# Some last field pics of 2011



## Jmugleston (Nov 20, 2011)

It is cold out here now, but since I last posted I was able to photograph a couple more animals. Now it will only be birds from here on out.

This little one was warming itself in the road. After a few photos (with my phone so the quality is a bit poor), it was moved to some open fields at the mouth of a nearby canyon. 

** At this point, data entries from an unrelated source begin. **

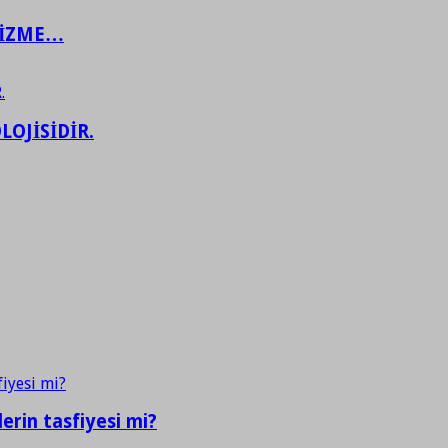
ŞİZME…
LOJİSİDİR.
erin tasfiyesi mi?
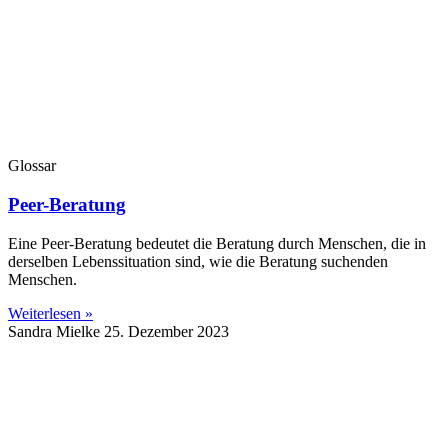
Glossar
Peer-Beratung
Eine Peer-Beratung bedeutet die Beratung durch Menschen, die in
derselben Lebenssituation sind, wie die Beratung suchenden
Menschen.
Weiterlesen »
Sandra Mielke
25. Dezember 2023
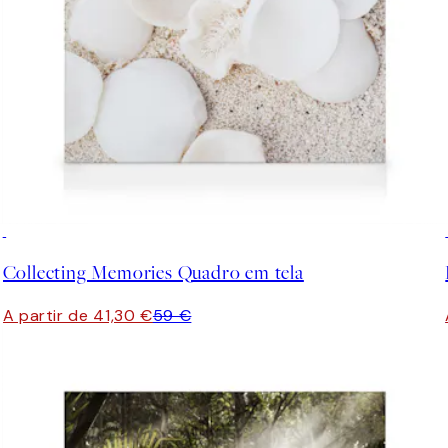
30%*
Collecting Memories Quadro em tela
A partir de 41,30 €
59 €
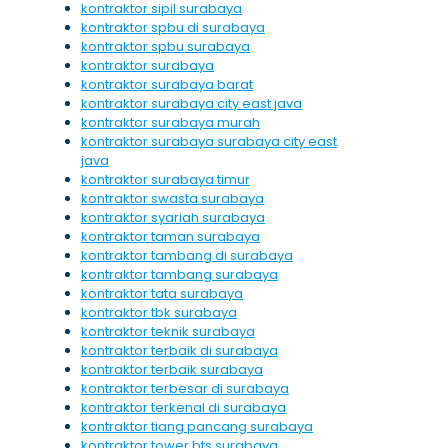
kontraktor sipil surabaya
kontraktor spbu di surabaya
kontraktor spbu surabaya
kontraktor surabaya
kontraktor surabaya barat
kontraktor surabaya city east java
kontraktor surabaya murah
kontraktor surabaya surabaya city east
java
kontraktor surabaya timur
kontraktor swasta surabaya
kontraktor syariah surabaya
kontraktor taman surabaya
kontraktor tambang di surabaya
kontraktor tambang surabaya
kontraktor tata surabaya
kontraktor tbk surabaya
kontraktor teknik surabaya
kontraktor terbaik di surabaya
kontraktor terbaik surabaya
kontraktor terbesar di surabaya
kontraktor terkenal di surabaya
kontraktor tiang pancang surabaya
kontraktor tower bts surabaya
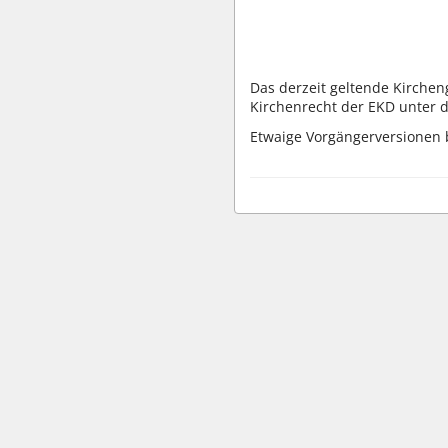
Das derzeit geltende Kirche
Kirchenrecht der EKD unter 
Etwaige Vorgängerversionen 
wbv Kommunikation: Kirchenverwaltung LAW|PUBLISHER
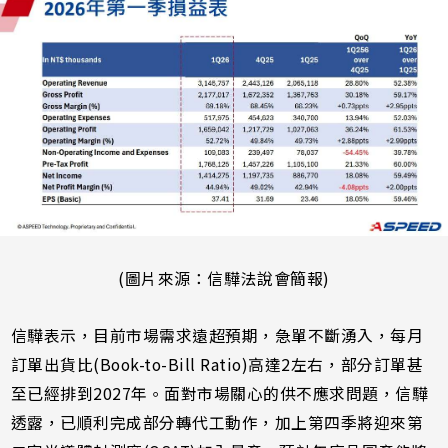
(圖片來源：信驊法說會簡報)
信驊表示，目前市場需求遠超預期，急單不斷湧入，每月
訂單出貨比(Book-to-Bill Ratio)高達2左右，部分訂單甚
至已經排到2027年。面對市場關心的供不應求問題，信驊
透露，已順利完成部分轉代工動作，加上第四季將迎來第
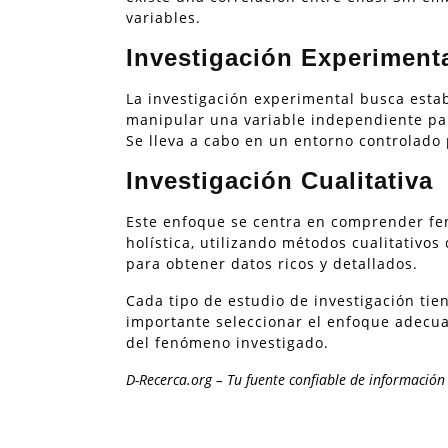
variables.
Investigación Experiment
La investigación experimental busca estab
manipular una variable independiente par
Se lleva a cabo en un entorno controlado p
Investigación Cualitativa
Este enfoque se centra en comprender f
holística, utilizando métodos cualitativos
para obtener datos ricos y detallados.
Cada tipo de estudio de investigación tien
importante seleccionar el enfoque adecuad
del fenómeno investigado.
D-Recerca.org – Tu fuente confiable de información 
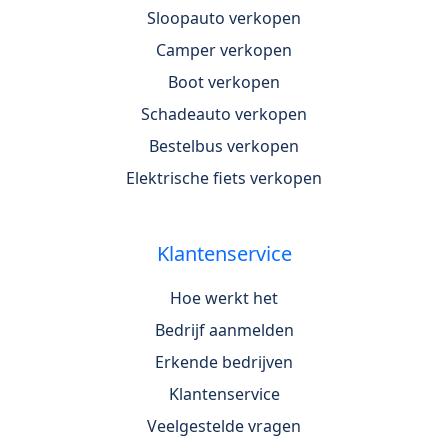
Sloopauto verkopen
Camper verkopen
Boot verkopen
Schadeauto verkopen
Bestelbus verkopen
Elektrische fiets verkopen
Klantenservice
Hoe werkt het
Bedrijf aanmelden
Erkende bedrijven
Klantenservice
Veelgestelde vragen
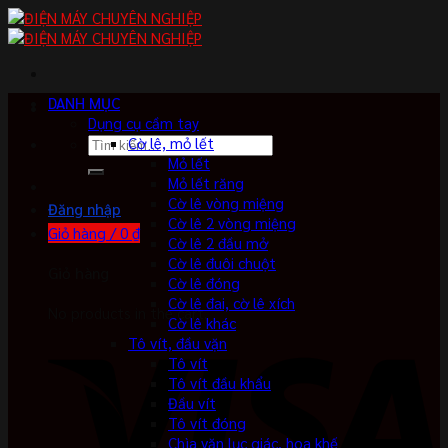
Skip
to
content
DANH MỤC
Dụng cụ cầm tay
Tìm
Cờ lê, mỏ lết
kiếm:
Mỏ lết
Mỏ lết răng
Cờ lê vòng miệng
Đăng nhập
Cờ lê 2 vòng miệng
Giỏ hàng /
0
₫
Cờ lê 2 đầu mở
Cờ lê đuôi chuột
Giỏ hàng
Cờ lê đóng
Cờ lê đai, cờ lê xích
No products in the cart.
Cờ lê khác
Tô vít, đầu vặn
Tô vít
Tô vít đầu khẩu
Đầu vít
Tô vít đóng
Chìa vặn lục giác, hoa khế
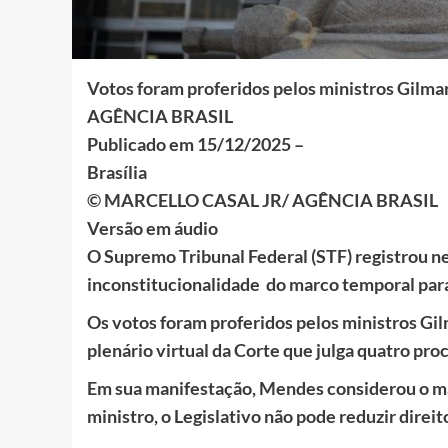
Votos foram proferidos pelos ministros Gilma
AGÊNCIA BRASIL
Publicado em 15/12/2025 –
Brasília
© MARCELLO CASAL JR/ AGÊNCIA BRASIL
Versão em áudio
O Supremo Tribunal Federal (STF) registrou ne
inconstitucionalidade do marco temporal para
Os votos foram proferidos pelos ministros Gil
plenário virtual da Corte que julga quatro pro
Em sua manifestação, Mendes considerou o m
ministro, o Legislativo não pode reduzir direi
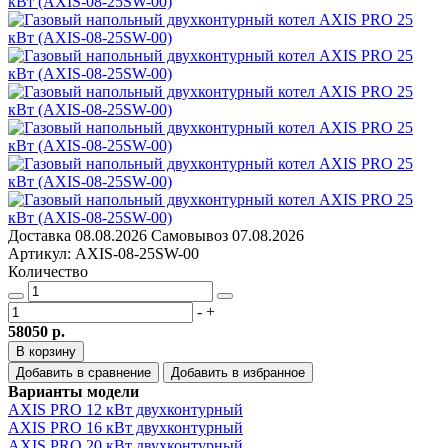
Доставка
08.08.2026
Самовывоз
07.08.2026
Артикул: AXIS-08-25SW-00
Количество
-
+
58050 р.
В корзину
Добавить в сравнение
Добавить в избранное
Варианты модели
AXIS PRO 12 кВт двухконтурный
AXIS PRO 16 кВт двухконтурный
AXIS PRO 20 кВт двухконтурный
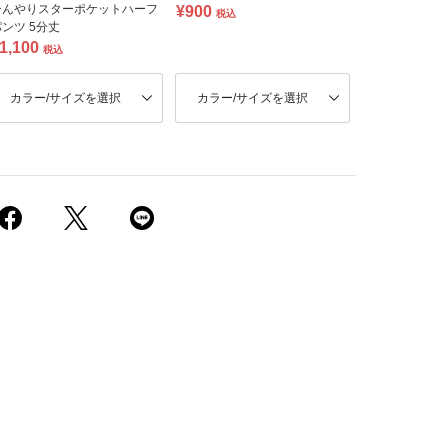
ひんやりスターポケットハーフ
¥900
税込
ンツ 5分丈
1,100
税込
カラー/サイズを選択
カラー/サイズを選択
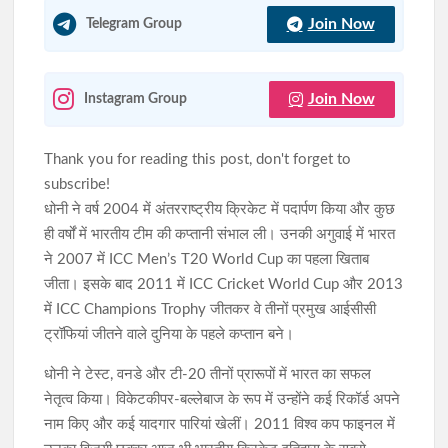
Join Now
Telegram Group
Join Now
Instagram Group
Thank you for reading this post, don't forget to
subscribe!
धोनी ने वर्ष 2004 में अंतरराष्ट्रीय क्रिकेट में पदार्पण किया और कुछ
ही वर्षों में भारतीय टीम की कप्तानी संभाल ली। उनकी अगुवाई में भारत
ने 2007 में ICC Men’s T20 World Cup का पहला खिताब
जीता। इसके बाद 2011 में ICC Cricket World Cup और 2013
में ICC Champions Trophy जीतकर वे तीनों प्रमुख आईसीसी
ट्रॉफियां जीतने वाले दुनिया के पहले कप्तान बने।
धोनी ने टेस्ट, वनडे और टी-20 तीनों प्रारूपों में भारत का सफल
नेतृत्व किया। विकेटकीपर-बल्लेबाज के रूप में उन्होंने कई रिकॉर्ड अपने
नाम किए और कई यादगार पारियां खेलीं। 2011 विश्व कप फाइनल में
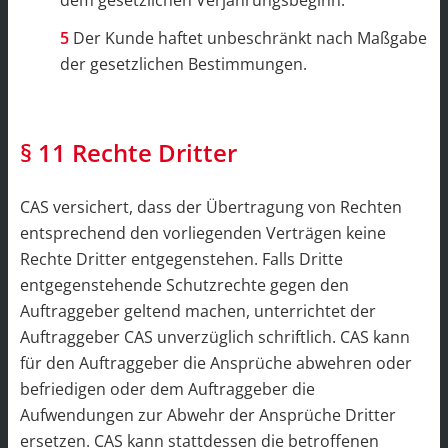
dem gesetzlichen Verjährungsbeginn.
Der Kunde haftet unbeschränkt nach Maßgabe
der gesetzlichen Bestimmungen.
§ 11 Rechte Dritter
CAS versichert, dass der Übertragung von Rechten
entsprechend den vorliegenden Verträgen keine
Rechte Dritter entgegenstehen. Falls Dritte
entgegenstehende Schutzrechte gegen den
Auftraggeber geltend machen, unterrichtet der
Auftraggeber CAS unverzüglich schriftlich. CAS kann
für den Auftraggeber die Ansprüche abwehren oder
befriedigen oder dem Auftraggeber die
Aufwendungen zur Abwehr der Ansprüche Dritter
ersetzen. CAS kann stattdessen die betroffenen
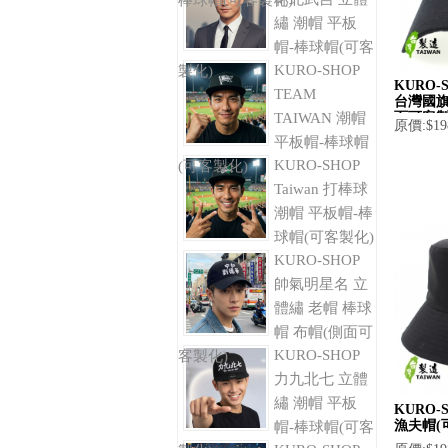
棒球帽(可客製化)
繡 潮帽 平板
帽-棒球帽(可客
KURO-SHOP
製化)
KURO
TEAM
台灣國旗
TAIWAN 潮帽
面可客製
原價:$19
平板帽-棒球帽
KURO-SHOP
(可客製化)
Taiwan 打棒球
潮帽 平板帽-棒
球帽(可客製化)
KURO-SHOP
帥氣明星名 立
體繡 老帽 棒球
帽 布帽(側面可
KURO-SHOP
客製化)
力九北七 立體
繡 潮帽 平板
KURO
漁夫帽(
帽-棒球帽(可客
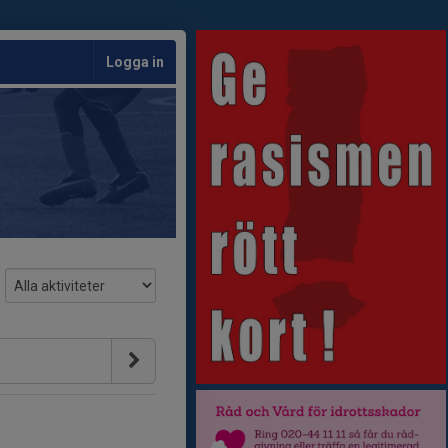
Logga in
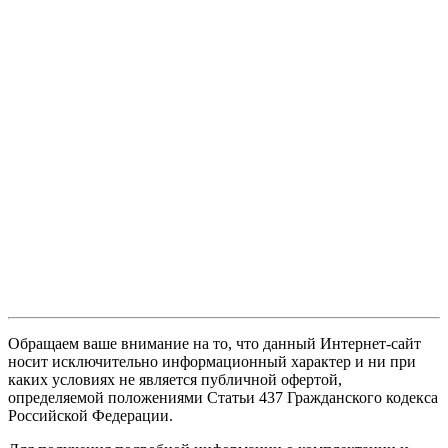
Обращаем ваше внимание на то, что данный Интернет-сайт
носит исключительно информационный характер и ни при
каких условиях не является публичной офертой,
определяемой положениями Статьи 437 Гражданского кодекса
Российской Федерации.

And this little one was found when I stopped in southern Utah on my way to the Las Vegas Reptile Expo. After a few photos later he was relocated to a nearby but safer spot.


----------



## Big B (Nov 23, 2011)

I enjoy viewing your photos, Plenty of mold here, no tarantulas though.


----------



## moloch (Nov 26, 2011)

Nice tarantula.  When did you change your avatar?  I like it and just watched those three weeks ago in western NSW.

Regards,
David


----------



## Jmugleston (Nov 26, 2011)

moloch said:


> Nice tarantula.  When did you change your avatar?  I like it and just watched those three weeks ago in western NSW.
> 
> Regards,
> David


Earlier this year sometime. That is one of the bobtails (Tiliqua rugosa) I photographed while I was collecting insects in Western Australia. I was surprised with how common they were. I haven't been to NSW to photograph the species that can be found out there, but I may get out that way sometime in 2012.


----------